Ever since I can remember, there has been music in my life. As a young child in Belgium, my parents exposed me to French musicians like Sacha Distel and Georges Brassens. As well, there was often classical music being played on our stereo by the likes of Mozart, Beethoven and Chopin. My sisters Michele and Carol in turn made sure to round this out by introducing me to the Beatles, Elvis Presley and eventually in 1970, Carlos Santana. By the time I was eight, I distinctly remember often falling asleep humming or singing songs and found it most interesting to try to make up my own melodies. I need to say here that my parents and my sisters were always supportive of my music, always an encouragement but never ever pressured me.
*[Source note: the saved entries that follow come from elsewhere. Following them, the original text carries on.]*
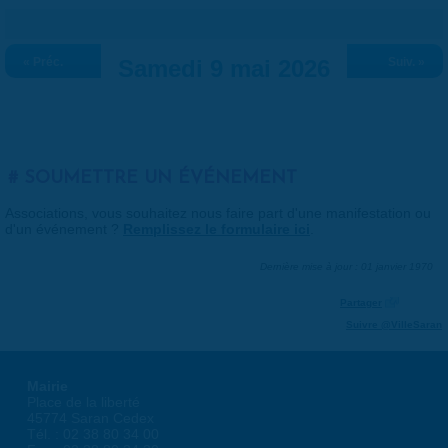
« Préc.
Samedi 9 mai 2026
Suiv. »
SOUMETTRE UN ÉVÉNEMENT
Associations, vous souhaitez nous faire part d'une manifestation ou
d'un événement ?
Remplissez le formulaire ici
.
Dernière mise à jour : 01 janvier 1970
Partager
Suivre @VilleSaran
Mairie
Place de la liberté
45774 Saran Cedex
Tél. : 02 38 80 34 00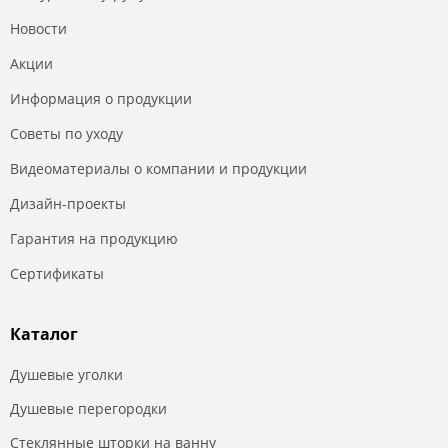
Новости
Акции
Информация о продукции
Советы по уходу
Видеоматериалы о компании и продукции
Дизайн-проекты
Гарантия на продукцию
Сертификаты
Каталог
Душевые уголки
Душевые перегородки
Стеклянные шторки на ванну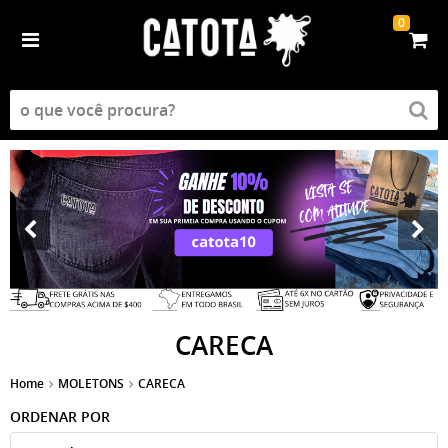
0
CARECA
Home
MOLETONS
CARECA
ORDENAR POR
At first, it was actually my sister Michele’s guitar that I used. A lovely nylon strung instrument. If my memory serves me, my first guitar was a Kent acoustic nylon strung guitar. Then, for my tenth birthday, Michele bought me an electric guitar and amp. I remember being so thrilled with this. After bedtime, you know .. the lights out bit when you are a kid, I would sneak out of bed, plug that guitar in and with the volume way down I would pluck away hoping to not get caught. Eventually I purchased an Aria steel string guitar through paper route earnings on which I learned to sing and play many folks and pop songs. At that time, around 14 years old, I was hammering out such tunes as Gordon Lightfoot’s Canadian Railroad Trilogy (which took me ages to memorize the lyrics to) as well as songs by The Beatles, Three Dog Night, Joni Mitchell, James Taylor, Simon and Garfunkel and Tom Rush.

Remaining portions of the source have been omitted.